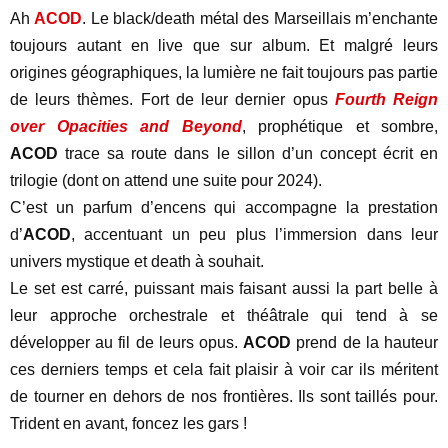
Ah
A
COD
. Le black/death métal des Marseillais m’enchante
toujours autant en live que sur album. Et malgré leurs
origines géographiques, la lumière ne fait toujours pas partie
de leurs thèmes. Fort de leur dernier opus
Fourth Reign
over Opacities and Beyond
, prophétique et sombre,
ACOD
trace sa route dans le sillon d’un concept écrit en
trilogie (dont on attend une suite pour 2024).
C’est un parfum d’encens qui accompagne la prestation
d’
ACOD
, accentuant un peu plus l’immersion dans leur
univers mystique et death à souhait.
Le set est carré, puissant mais faisant aussi la part belle à
leur approche orchestrale et théâtrale qui tend à se
développer au fil de leurs opus.
ACOD
prend de la hauteur
ces derniers temps et cela fait plaisir à voir car ils méritent
de tourner en dehors de nos frontières. Ils sont taillés pour.
Trident en avant, foncez les gars !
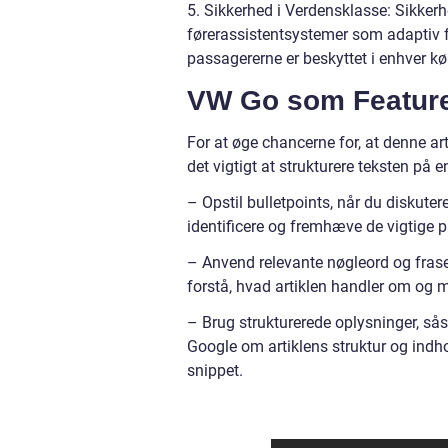
5. Sikkerhed i Verdensklasse: Sikker
førerassistentsystemer som adaptiv fa
passagererne er beskyttet i enhver kø
VW Go som Feature
For at øge chancerne for, at denne ar
det vigtigt at strukturere teksten på 
– Opstil bulletpoints, når du diskute
identificere og fremhæve de vigtige p
– Anvend relevante nøgleord og fraser
forstå, hvad artiklen handler om og må
– Brug strukturerede oplysninger, så
Google om artiklens struktur og indh
snippet.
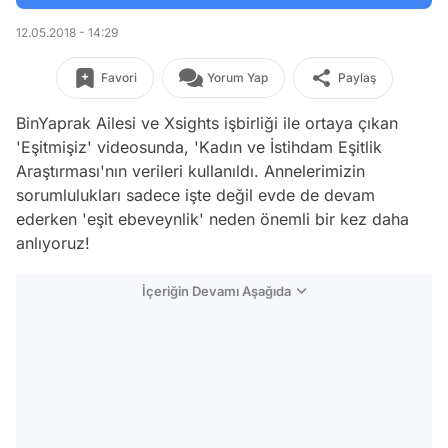
12.05.2018 - 14:29
Favori
Yorum Yap
Paylaş
BinYaprak Ailesi ve Xsights işbirliği ile ortaya çıkan
'Eşitmişiz' videosunda, 'Kadın ve İstihdam Eşitlik
Araştırması'nın verileri kullanıldı. Annelerimizin
sorumlulukları sadece işte değil evde de devam
ederken 'eşit ebeveynlik' neden önemli bir kez daha
anlıyoruz!
İçeriğin Devamı Aşağıda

EXERCISE DETAILS:
For this exercise, set down the lines in the entries above from the one with "Le set est carré, puissant" through the one with "når du diskute" exactly as written, without any pictures.

RESULT OF THE EXERCISE:
Le set est carré, puissant mais faisant aussi la part belle à
leur approche orchestrale et théâtrale qui tend à se
développer au fil de leurs opus.
ACOD
prend de la hauteur
ces derniers temps et cela fait plaisir à voir car ils méritent
de tourner en dehors de nos frontières. Ils sont taillés pour.
Trident en avant, foncez les gars !
5. Sikkerhed i Verdensklasse: Sikker
førerassistentsystemer som adaptiv fa
passagererne er beskyttet i enhver kø
VW Go som Feature
For at øge chancerne for, at denne ar
det vigtigt at strukturere teksten på 
– Opstil bulletpoints, når du diskute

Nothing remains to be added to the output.